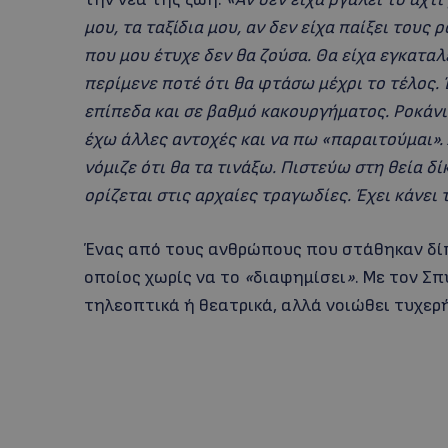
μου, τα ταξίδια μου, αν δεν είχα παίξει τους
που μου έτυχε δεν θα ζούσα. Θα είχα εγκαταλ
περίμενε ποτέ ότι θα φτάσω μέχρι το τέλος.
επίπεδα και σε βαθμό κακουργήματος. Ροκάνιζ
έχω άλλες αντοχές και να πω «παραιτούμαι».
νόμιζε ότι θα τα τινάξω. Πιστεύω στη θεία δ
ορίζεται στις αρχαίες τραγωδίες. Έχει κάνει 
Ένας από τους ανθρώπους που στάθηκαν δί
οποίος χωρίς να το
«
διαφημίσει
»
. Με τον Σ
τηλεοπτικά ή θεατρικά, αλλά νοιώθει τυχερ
---
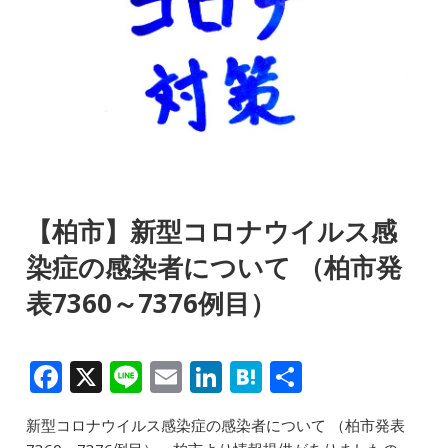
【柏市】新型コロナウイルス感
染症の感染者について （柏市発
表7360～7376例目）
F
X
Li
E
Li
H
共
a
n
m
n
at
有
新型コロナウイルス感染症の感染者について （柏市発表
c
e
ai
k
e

- ABOUT THIS TASK:
In the records above, find each line that mentions the string "τους", then copy it.

- EXPECTED ANSWER:
μου, τα ταξίδια μου, αν δεν είχα παίξει τους
Ένας από τους ανθρώπους που στάθηκαν δί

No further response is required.